Japanese plum

Japanese plum

logoGeneral information

The Japanese plum (Prunus salicina Lindl.) occupies a crop area of 3 million hectares (ha) worldwide (FAOSTAT, 2021). Spain occupies the 13th position in the world ranking with 14,850 ha, and 4th position in the European ranking for the number of hectares dedicated to this fruit tree. Within the Spanish territory, this type of plum is mainly grown in Extremadura, with 47% of the crop areas and nearly 49% of the total production. The Extremadura plum is nearly entirely destined to fresh consumption (93,4%), with 22% of this proportion being exported to EC and non-EC countries equally, representing an important economic and social element in the fruit industry of the region.

logoProduction issues

In spite of the ability the majority of current plum varieties have to adapt to the soil and climate of Extremadura, this fruit can on occasion encounter problems that affect production and commercialisation in the long run. Inadequate fruit setting and the agronomic management of plantations, with specific irrigation and fertilisation problems, are the main issues. An adequate design of the plots, together with correct irrigation and fertilisation scheduling, are key aspects to maintain the profitability and sustainability of the Japanese plum production.

Semi-in vivo directed pollinations in the laboratory for the determination of varietal compatibility relationships

Semi-in vivo directed pollinations in the laboratory for the determination of varietal compatibility relationships

logoCompatibility and fruit setting

Amongst other aspects, the key to obtaining a good crop is the adequate selection of the pollinator varieties for the plantations, as they must be matched in terms of blossoming time and also be genetically compatible. Otherwise, fruit setting might not be successful some of the years and for some varieties.

The majority of varieties of the Japanese plum need cross pollination. This is the reason why in order to ensure a successful production, it is essential to identify the varieties that are genetically compatible and require similar temperature conditions in order to blossom at the same time. At CICYTEX, we have been cooperating with CITA in Aragón, or many years to study the compatibility relationships between varieties and, more recently, the temperature parameters, that determine the end of the dormant stage in certain varieties of the Japanese plum.

Measurement of soil moisture content in plum plot

Measurement of soil moisture content in plum plot

logoIrrigation and fertilisation

The way irrigation and fertilisation are managed is one of the other factors with a direct impact on production. According to the ripening period of plums, the time between fruit setting and harvesting can range between three months -in the earlier varieties- and seven months -in the later varieties-. This variation establishes the need to adjust the irrigation and fertilisation schedules to the specific features of each variety.

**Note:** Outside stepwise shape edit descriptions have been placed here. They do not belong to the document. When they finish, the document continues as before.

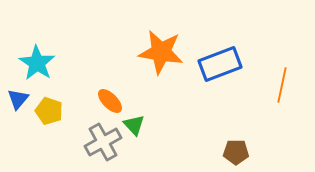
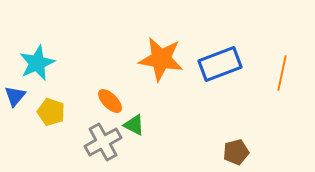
orange star: moved 7 px down
cyan star: rotated 15 degrees clockwise
orange line: moved 12 px up
blue triangle: moved 3 px left, 3 px up
yellow pentagon: moved 2 px right, 1 px down
green triangle: rotated 20 degrees counterclockwise
brown pentagon: rotated 15 degrees counterclockwise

The first of projects carried out at CICYTEX’s Finca La Orden to determine the water requirements of the Japanese plum and the use of regulated deficit irrigation (RDI) strategies for varieties with different ripening cycles date back to 2000. During these years we have managed to optimise the use of irrigation water according to the harvesting time of each variety and reduce the irrigation volumes by imposing a specific stress level at specific times of the tree phenological cycle that are identified as less sensitive to water shortage.

In terms of fertilisation, the general purpose of this practice is to supply the necessary nutrients for an optimal development of the crop. Many research tests have been performed on the impact of the various fertilisation volumes on productivity and the quality parameters with fruits from different Japanese plum crops. In the course of these projects we have continuously tested the nutritional status of the trees using various nutritional diagnostic tools –some of which may be destructive, while others are not - and which, together with the analysis of the soil and irrigation water, enable us to adapt the fertilisation schedule to the production needs.

The incessant renewal of the varieties of this crop and the future forecast of low availability of irrigation water in semidry areas, as a consequence of the effects of climate change, have driven producers to face new challenges, which CICYTEX can attempt to overcome by providing solutions to each individual plantation.

logoPost-harvest period

As mentioned, part of the plum production is exported to countries of the European Union and other international markets for fresh consumption. We are also working on the identification of varieties with “travelling” features that might be similar or better than the well-known “Angelino” plum variety. We are also working on placing value in other varieties that are especially interesting in terms of their nutritional and bioactive properties.